Stored data entries
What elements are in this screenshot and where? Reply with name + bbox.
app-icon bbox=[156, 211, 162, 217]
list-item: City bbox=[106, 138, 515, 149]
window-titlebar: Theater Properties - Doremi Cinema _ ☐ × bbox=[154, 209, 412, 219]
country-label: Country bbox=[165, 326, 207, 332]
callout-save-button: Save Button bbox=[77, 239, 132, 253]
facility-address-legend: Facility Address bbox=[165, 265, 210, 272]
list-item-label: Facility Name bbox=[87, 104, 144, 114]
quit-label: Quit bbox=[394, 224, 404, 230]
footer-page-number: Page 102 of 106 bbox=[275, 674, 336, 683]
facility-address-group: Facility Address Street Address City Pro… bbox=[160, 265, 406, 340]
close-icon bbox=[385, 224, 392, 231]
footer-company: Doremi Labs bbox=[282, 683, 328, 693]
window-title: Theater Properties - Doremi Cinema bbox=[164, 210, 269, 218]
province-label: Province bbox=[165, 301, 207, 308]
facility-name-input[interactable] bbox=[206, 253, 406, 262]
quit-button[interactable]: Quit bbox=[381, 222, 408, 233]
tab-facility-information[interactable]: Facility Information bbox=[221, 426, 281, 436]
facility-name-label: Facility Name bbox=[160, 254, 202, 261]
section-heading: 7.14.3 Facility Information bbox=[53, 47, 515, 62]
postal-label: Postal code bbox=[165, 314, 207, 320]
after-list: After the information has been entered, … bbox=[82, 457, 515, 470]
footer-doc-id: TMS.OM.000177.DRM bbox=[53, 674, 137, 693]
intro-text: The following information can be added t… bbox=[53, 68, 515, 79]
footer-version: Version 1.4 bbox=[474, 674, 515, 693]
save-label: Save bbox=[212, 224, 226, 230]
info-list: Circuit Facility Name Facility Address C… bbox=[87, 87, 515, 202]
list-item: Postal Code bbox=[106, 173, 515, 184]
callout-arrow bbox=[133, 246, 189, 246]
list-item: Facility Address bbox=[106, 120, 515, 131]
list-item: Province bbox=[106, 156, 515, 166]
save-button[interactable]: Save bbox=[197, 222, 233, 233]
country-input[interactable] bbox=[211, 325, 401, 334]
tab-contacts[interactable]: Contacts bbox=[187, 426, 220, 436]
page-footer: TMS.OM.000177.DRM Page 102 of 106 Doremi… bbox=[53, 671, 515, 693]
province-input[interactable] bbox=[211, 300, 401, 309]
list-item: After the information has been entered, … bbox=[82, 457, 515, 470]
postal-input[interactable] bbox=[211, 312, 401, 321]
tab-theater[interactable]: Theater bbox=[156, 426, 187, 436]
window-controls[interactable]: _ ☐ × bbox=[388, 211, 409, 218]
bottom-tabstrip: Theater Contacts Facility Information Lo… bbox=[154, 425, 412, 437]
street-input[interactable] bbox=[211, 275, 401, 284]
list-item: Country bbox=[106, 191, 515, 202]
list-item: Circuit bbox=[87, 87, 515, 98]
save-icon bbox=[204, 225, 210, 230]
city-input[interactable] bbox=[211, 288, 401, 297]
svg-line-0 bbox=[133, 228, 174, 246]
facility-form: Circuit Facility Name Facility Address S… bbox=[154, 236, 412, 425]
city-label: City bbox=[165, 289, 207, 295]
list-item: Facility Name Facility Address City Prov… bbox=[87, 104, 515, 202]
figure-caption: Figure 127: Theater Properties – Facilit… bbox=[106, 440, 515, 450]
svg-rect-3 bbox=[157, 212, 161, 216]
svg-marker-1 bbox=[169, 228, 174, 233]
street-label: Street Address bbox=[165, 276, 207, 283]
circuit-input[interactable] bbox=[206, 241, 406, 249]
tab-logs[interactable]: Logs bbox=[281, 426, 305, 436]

...

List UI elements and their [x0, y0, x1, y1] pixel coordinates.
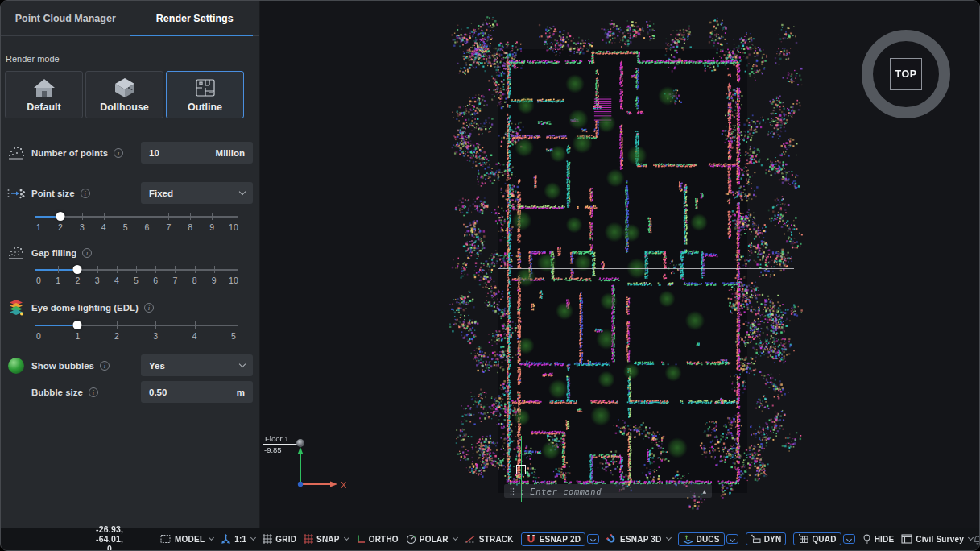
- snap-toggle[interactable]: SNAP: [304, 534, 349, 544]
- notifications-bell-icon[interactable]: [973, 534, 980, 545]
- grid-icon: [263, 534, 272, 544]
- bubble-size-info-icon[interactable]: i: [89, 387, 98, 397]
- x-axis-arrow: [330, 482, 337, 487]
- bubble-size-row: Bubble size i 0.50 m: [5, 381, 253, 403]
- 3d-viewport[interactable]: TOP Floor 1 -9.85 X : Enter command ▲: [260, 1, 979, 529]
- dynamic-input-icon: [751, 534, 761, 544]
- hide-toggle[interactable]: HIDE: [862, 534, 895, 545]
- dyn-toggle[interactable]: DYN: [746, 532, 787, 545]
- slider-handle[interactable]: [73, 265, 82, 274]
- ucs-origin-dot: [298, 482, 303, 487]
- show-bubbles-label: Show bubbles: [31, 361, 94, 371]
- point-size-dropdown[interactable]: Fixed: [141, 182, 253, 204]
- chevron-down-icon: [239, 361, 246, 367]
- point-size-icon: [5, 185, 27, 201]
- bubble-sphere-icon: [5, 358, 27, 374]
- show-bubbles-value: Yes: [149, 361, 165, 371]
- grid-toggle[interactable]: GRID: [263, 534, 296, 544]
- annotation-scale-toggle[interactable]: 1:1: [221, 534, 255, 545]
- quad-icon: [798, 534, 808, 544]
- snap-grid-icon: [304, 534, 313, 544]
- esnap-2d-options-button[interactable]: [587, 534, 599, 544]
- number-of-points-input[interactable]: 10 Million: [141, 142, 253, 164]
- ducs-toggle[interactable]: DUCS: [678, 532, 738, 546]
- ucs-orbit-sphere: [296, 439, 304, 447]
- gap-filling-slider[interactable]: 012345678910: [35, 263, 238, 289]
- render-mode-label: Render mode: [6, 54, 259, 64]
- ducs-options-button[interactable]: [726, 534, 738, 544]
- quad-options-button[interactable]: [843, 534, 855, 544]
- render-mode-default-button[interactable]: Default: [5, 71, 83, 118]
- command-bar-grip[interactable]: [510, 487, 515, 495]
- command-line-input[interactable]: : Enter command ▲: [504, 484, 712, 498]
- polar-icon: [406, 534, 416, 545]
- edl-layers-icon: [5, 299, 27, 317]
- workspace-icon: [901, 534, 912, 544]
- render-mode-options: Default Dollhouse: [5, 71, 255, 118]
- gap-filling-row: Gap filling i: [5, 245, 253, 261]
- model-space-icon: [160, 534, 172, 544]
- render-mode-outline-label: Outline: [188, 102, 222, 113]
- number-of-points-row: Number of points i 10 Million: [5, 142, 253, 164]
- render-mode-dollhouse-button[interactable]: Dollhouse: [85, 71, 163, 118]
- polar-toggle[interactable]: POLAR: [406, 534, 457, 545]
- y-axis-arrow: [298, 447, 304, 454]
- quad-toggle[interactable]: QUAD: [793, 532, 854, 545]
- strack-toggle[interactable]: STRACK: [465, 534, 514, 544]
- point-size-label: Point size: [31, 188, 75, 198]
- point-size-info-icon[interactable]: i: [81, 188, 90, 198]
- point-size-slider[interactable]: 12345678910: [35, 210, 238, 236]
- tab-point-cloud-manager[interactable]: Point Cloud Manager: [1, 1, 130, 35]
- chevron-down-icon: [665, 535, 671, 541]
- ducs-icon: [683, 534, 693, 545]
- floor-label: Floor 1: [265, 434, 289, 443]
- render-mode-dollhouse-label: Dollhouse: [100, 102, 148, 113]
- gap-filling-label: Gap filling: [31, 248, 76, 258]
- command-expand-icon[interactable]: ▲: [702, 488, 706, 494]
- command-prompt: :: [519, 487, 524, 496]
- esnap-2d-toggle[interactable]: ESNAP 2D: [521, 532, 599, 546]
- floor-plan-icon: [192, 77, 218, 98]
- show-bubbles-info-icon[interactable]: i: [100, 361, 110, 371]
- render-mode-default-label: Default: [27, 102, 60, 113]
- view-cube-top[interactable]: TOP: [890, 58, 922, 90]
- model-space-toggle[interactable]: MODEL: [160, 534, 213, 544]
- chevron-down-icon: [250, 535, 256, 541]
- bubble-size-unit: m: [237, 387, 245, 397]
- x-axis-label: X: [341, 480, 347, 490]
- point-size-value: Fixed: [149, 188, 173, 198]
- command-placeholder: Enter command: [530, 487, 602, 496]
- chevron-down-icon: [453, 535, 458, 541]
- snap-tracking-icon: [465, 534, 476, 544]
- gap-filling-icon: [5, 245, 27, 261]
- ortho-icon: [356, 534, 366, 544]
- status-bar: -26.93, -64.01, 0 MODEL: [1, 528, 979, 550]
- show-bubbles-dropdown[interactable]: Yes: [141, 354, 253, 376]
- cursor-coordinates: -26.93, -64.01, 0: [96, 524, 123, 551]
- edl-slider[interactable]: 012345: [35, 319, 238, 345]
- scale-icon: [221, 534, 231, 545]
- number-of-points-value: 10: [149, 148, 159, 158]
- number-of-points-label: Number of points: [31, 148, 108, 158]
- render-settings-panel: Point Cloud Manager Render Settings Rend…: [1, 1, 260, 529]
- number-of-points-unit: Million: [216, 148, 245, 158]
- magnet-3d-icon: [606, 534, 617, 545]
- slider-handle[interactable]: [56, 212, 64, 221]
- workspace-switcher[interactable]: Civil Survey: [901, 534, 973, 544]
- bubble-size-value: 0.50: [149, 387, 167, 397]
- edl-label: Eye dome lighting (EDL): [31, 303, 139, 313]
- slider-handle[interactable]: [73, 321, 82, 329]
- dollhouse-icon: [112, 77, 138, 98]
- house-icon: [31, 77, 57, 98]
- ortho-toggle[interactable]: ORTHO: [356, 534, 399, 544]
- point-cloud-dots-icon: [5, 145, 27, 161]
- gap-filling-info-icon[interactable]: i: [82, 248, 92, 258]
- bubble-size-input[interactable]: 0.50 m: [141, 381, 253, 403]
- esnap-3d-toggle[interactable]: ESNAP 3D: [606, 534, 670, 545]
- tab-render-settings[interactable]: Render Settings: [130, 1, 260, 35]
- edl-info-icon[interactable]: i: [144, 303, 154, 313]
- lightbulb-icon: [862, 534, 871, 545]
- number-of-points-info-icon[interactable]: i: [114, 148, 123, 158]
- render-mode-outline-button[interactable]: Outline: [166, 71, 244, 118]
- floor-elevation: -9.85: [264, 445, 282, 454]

= Problem =
Wherever a line in the records above includes "After", count it, then give the total and nothing besides.

= Expected output =
2